Task data Block Start
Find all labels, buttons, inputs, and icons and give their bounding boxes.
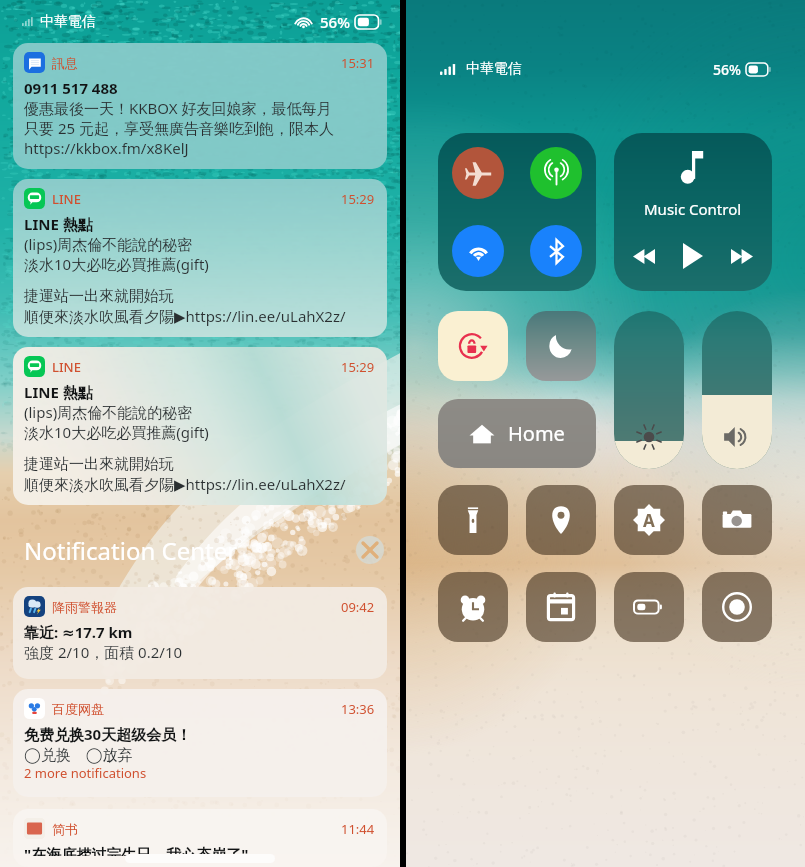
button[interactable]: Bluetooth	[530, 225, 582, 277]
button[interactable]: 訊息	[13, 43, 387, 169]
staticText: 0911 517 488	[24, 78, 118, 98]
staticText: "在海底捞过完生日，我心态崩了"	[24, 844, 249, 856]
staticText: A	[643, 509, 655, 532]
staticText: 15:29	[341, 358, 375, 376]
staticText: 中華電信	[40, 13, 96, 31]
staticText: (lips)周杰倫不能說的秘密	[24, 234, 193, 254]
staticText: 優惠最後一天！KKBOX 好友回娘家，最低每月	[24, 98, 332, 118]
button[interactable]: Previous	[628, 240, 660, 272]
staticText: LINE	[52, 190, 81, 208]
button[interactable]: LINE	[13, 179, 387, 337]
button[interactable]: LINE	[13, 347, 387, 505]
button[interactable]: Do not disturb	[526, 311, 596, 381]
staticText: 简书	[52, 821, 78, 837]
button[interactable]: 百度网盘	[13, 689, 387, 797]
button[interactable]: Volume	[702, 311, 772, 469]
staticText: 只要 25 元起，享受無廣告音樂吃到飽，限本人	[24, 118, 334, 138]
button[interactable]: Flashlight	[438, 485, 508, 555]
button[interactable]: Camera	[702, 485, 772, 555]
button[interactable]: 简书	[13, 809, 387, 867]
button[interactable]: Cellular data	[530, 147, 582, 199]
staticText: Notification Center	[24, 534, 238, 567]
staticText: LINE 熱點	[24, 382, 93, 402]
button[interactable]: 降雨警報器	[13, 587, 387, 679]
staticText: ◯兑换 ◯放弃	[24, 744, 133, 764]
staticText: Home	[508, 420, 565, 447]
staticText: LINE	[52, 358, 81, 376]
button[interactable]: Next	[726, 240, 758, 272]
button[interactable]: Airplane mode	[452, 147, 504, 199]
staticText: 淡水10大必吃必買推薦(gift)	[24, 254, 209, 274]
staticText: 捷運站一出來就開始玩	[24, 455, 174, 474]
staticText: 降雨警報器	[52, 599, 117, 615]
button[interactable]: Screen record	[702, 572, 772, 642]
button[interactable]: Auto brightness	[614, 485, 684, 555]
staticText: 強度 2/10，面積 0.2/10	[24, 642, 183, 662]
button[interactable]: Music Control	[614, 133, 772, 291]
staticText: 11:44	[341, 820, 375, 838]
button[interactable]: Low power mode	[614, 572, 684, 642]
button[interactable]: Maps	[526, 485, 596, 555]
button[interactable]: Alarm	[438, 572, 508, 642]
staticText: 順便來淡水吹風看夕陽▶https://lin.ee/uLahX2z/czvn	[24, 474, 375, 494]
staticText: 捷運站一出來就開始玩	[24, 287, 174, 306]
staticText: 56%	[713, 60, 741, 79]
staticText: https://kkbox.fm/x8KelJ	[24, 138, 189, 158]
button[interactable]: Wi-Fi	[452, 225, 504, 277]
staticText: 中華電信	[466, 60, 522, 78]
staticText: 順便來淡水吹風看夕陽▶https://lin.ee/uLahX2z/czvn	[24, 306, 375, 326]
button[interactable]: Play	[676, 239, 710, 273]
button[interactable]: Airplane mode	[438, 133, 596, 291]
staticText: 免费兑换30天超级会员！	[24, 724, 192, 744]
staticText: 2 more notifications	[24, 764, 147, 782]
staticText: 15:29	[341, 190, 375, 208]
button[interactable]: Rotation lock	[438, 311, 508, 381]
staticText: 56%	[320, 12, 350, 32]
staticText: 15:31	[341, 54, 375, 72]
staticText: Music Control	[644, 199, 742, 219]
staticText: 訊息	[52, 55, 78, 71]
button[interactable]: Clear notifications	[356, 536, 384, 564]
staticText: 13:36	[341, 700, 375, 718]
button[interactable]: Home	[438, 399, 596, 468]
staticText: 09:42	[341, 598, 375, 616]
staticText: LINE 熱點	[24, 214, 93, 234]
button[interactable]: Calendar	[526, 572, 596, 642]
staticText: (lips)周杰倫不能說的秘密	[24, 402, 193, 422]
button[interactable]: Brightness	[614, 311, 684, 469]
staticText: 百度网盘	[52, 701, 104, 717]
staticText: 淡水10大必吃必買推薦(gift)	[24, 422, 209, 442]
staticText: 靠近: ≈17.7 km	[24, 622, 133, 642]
Task data Block End
▸ **Problem requirements**: Please copy each line of the material that contains the word "周杰倫不能說的秘密".

▸ **Response to this task**:
staticText: (lips)周杰倫不能說的秘密	[24, 234, 193, 254]
staticText: (lips)周杰倫不能說的秘密	[24, 402, 193, 422]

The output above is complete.